Dilma sanciona minirreforma eleitoral com 5 vetos

Um dos trechos vetados proibia, em bens particulares, a veiculação de propaganda eleitoral com faixas, placas, cartazes, bandeiras, pinturas ou inscrições; a presidente também suprimiu o ponto que liberava doações para campanha de concessionárias de serviços públicos caso as empresas não fossem "responsáveis diretas pela doação"

Brasília - A presidenta Dilma Rousseff sanciona a Lei do Vale-Cultura, no Palácio do Planalto.
Brasília - A presidenta Dilma Rousseff sanciona a Lei do Vale-Cultura, no Palácio do Planalto. (Foto: Gisele Federicce)
Siga o Brasil 247 no Google News Assine a Newsletter 247

Karine Melo
Repórter da Agência Brasil

Brasília - A presidenta Dilma Rousseff sancionou a lei conhecida como minirreforma eleitoral (12.891/13). O texto, aprovado pelo Senado no fim de novembro, e publicado em edição extra do Diário Oficial da União de ontem (12) teve cinco dispositivos vetados em quatro parágrafos.

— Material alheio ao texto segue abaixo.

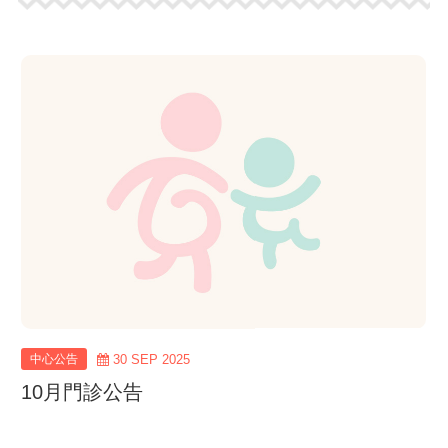
view
more
中心公告
30 SEP 2025
10月門診公告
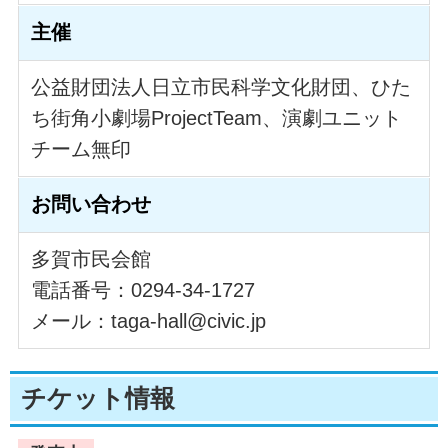
主催
公益財団法人日立市民科学文化財団、ひた
ち街角小劇場ProjectTeam、演劇ユニット
チーム無印
お問い合わせ
多賀市民会館
電話番号：0294-34-1727
メール：taga-hall@civic.jp
チケット情報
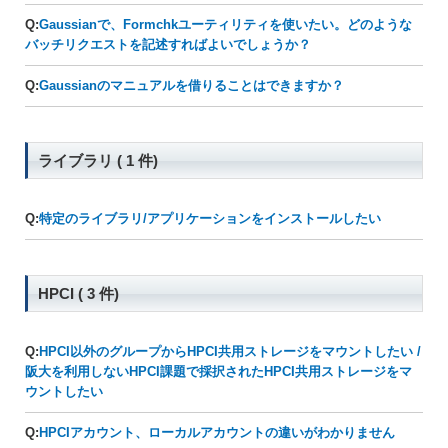
Q:
Gaussianで、Formchkユーティリティを使いたい。どのような
バッチリクエストを記述すればよいでしょうか？
Q:
Gaussianのマニュアルを借りることはできますか？
ライブラリ ( 1 件)
Q:
特定のライブラリ/アプリケーションをインストールしたい
HPCI ( 3 件)
Q:
HPCI以外のグループからHPCI共用ストレージをマウントしたい /
阪大を利用しないHPCI課題で採択されたHPCI共用ストレージをマ
ウントしたい
Q:
HPCIアカウント、ローカルアカウントの違いがわかりません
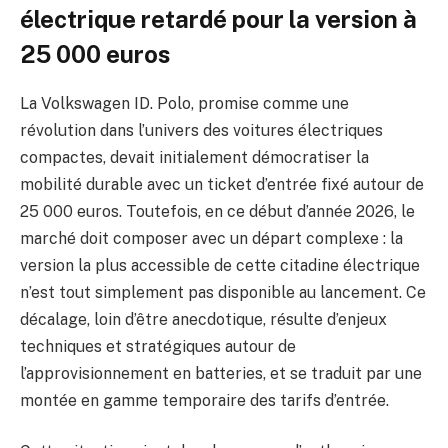
électrique retardé pour la version à
25 000 euros
La Volkswagen ID. Polo, promise comme une
révolution dans l’univers des voitures électriques
compactes, devait initialement démocratiser la
mobilité durable avec un ticket d’entrée fixé autour de
25 000 euros. Toutefois, en ce début d’année 2026, le
marché doit composer avec un départ complexe : la
version la plus accessible de cette citadine électrique
n’est tout simplement pas disponible au lancement. Ce
décalage, loin d’être anecdotique, résulte d’enjeux
techniques et stratégiques autour de
l’approvisionnement en batteries, et se traduit par une
montée en gamme temporaire des tarifs d’entrée.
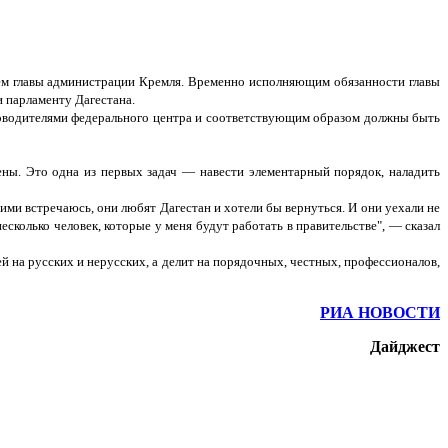
лем главы администрации Кремля. Временно исполняющим обязанности главы
 парламенту Дагестана.
руководителями федерального центра и соответствующим образом должны быть
ены. Это одна из первых задач — навести элементарный порядок, наладить
с ними встречаюсь, они любят Дагестан и хотели бы вернуться. И они уехали не
есколько человек, которые у меня будут работать в правительстве", — сказал
ей на русских и нерусских, а делит на порядочных, честных, профессионалов,
РИА НОВОСТИ
Дайджест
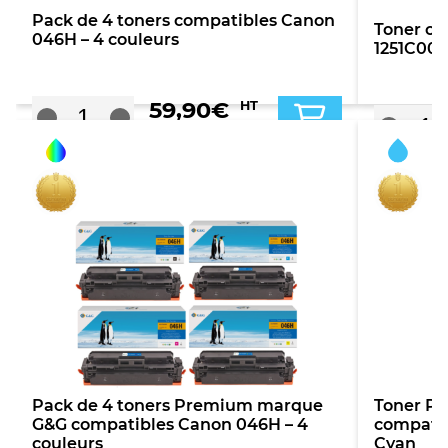
Pack de 4 toners compatibles Canon
Toner co
046H – 4 couleurs
1251C002
59,90
€
HT
TTC
Pack de 4 toners Premium marque
Toner P
G&G compatibles Canon 046H – 4
compatib
couleurs
Cyan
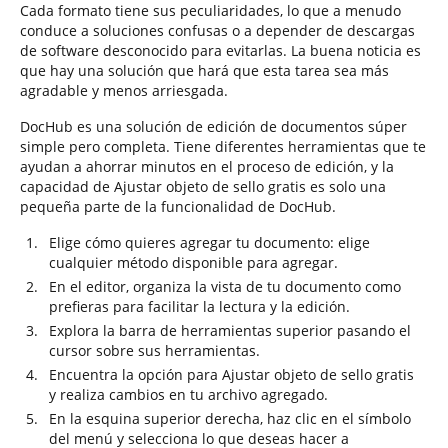
Cada formato tiene sus peculiaridades, lo que a menudo
conduce a soluciones confusas o a depender de descargas
de software desconocido para evitarlas. La buena noticia es
que hay una solución que hará que esta tarea sea más
agradable y menos arriesgada.
DocHub es una solución de edición de documentos súper
simple pero completa. Tiene diferentes herramientas que te
ayudan a ahorrar minutos en el proceso de edición, y la
capacidad de Ajustar objeto de sello gratis es solo una
pequeña parte de la funcionalidad de DocHub.
Elige cómo quieres agregar tu documento: elige
cualquier método disponible para agregar.
En el editor, organiza la vista de tu documento como
prefieras para facilitar la lectura y la edición.
Explora la barra de herramientas superior pasando el
cursor sobre sus herramientas.
Encuentra la opción para Ajustar objeto de sello gratis
y realiza cambios en tu archivo agregado.
En la esquina superior derecha, haz clic en el símbolo
del menú y selecciona lo que deseas hacer a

Um dos trechos vetados proibia, em bens particulares, a veiculação de propaganda eleitoral com faixas, placas, cartazes, bandeiras, pinturas ou inscrições. Na justificativa para recusar a regra enviada ao Congresso a presidenta ressaltou que a medida "limita excessivamente os direitos dos cidadãos se manifestarem a favor de suas convicções político-partidárias". Outro ponto suprimido por Dilma é o que liberava doações para campanha de concessionárias de serviços públicos caso as empresas não fossem "responsáveis diretas pela doação".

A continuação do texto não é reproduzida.